📝 エピソード概要
本エピソードでは、Minimal CEOの山下貴嗣氏が、外資系コンサル時代に経験したキャリアの挫折と成長、そしてチョコレート事業に賭ける覚悟について語ります。
成績最下位からの事業急成長、そして「人の気持ちが分からない」ことによるマネージャー時代の大失敗を通じて、結果とチームマネジメントの本質を追求。日本の競争優位性への問題意識から「ものづくり」での世界貢献を目指し、Minimalを設立。創業数年で安定した事業を「自己満足」と断じ、世界を変えるインパクトのためにカカオ取扱量を最重要KPIに設定し、本格的な事業拡大へと舵を切る転機が描かれます。
🎯 主要なトピック
- 新規事業での挫折と結果主義の痛感: 新卒配属された新規事業で1年半成績最下位となり、会社の総会から事業部のスライドが漏れる屈辱を経験。「どれだけ頑張っても社会に価値を出さなければ意味がない」という経済の現実を学ぶ。
- Jカーブ成長とコンサルティングスキル: 地道な努力が実を結び、事業は3年で25億円規模に急成長。膨大な業界リサーチ(100本ノック)を通じて、企業の事業構造と組織変革の接続点を深く理解する。
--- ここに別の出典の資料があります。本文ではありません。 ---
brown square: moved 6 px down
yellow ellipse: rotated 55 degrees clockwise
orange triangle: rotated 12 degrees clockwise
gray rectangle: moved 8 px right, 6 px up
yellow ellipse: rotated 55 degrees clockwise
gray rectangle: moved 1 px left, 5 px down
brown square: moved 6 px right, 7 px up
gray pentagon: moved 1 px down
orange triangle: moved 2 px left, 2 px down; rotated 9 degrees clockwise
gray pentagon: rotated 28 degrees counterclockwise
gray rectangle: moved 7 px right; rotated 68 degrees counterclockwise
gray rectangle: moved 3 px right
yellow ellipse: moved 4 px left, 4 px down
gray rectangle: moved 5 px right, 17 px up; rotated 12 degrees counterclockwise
- マネージャー時代の失敗と教訓: 26歳でマネージャーに昇進するも、個人の能力に依存したマイクロマネジメントの結果、チーム成果は激減。優秀な個人の集団(メッシ11人)では勝てないことを悟る。
- マネジメントスタイルの転換: 成果を認められない悔しさから、優秀な上司に教えを乞い、矢印を部下に向けた「個性を伸ばす適材適所」のマネジメントへスタイルを転換する。
- 日本の競争優位性の発見と起業の動機: グローバル人材育成の案件で、日本人の「空気を読む力」がグローバルな会議で強みになり得ると発見。日本の豊かさを次世代に残すため、量ではなく質で勝負する「ものづくり」で世界貢献を目指す。
- Minimal創業と自己満足からの脱却: Bean to Barチョコレートに出会い、世界を変える手段としてMinimalを創業。事業が安定した4年目に、「これでは世界は変わらない自己満足だ」と危機感を覚え、経営の方向性を問い直す。
- KPIをカカオ取扱量へ再設定: 世界のカカオ市場にインパクトを与え、カカオ産地の貧困解決に貢献するため、KPIを「扱うカカオ豆の量」に設定。世界的なブランドを目指し、事業拡大路線へと転換した。
💡 キーポイント
- 成功体験よりも、新規事業における「ドベ」の経験が、経済においてプロセスよりも結果の重要性を認識させる最大の転機となった。
- 「メッシ11人では勝てない」という例えは、プレイヤーとして優秀な個人のやり方をチーム全体に強要することの危険性を端的に示している。
- グローバルな舞台において、日本人が持つとされる「空気を読む力」は、実は会議を収束させるファシリテーション能力として重宝される可能性がある。
- Minimal創業の根源は、チョコレートへの愛好だけでなく、「日本経済が質で外貨を稼ぎ、豊かさに貢献する」という大きな社会貢献の思想にある。
- 創業から数年経て、心地よい安定を捨て、「カカオ取扱量」をKPIに設定することで、単なる美味しいチョコレートブランドではなく、社会変革を志す企業としての覚悟を再定義した。